[[ DATASET CONTENT open ]]

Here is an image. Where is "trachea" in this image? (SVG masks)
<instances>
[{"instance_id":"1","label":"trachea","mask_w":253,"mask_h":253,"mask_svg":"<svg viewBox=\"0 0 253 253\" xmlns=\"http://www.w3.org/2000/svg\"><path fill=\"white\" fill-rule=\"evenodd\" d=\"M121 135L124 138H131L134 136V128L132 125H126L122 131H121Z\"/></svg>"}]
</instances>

[[ DATASET CONTENT closed ]]

» PROBLEM: From the first line through the last, give the data above again exactly.

» RESULT OF THE EXERCISE:
Here is an image. Where is "trachea" in this image? (SVG masks)
<instances>
[{"instance_id":"1","label":"trachea","mask_w":253,"mask_h":253,"mask_svg":"<svg viewBox=\"0 0 253 253\" xmlns=\"http://www.w3.org/2000/svg\"><path fill=\"white\" fill-rule=\"evenodd\" d=\"M121 135L124 138H131L134 136V128L132 125H126L122 131H121Z\"/></svg>"}]
</instances>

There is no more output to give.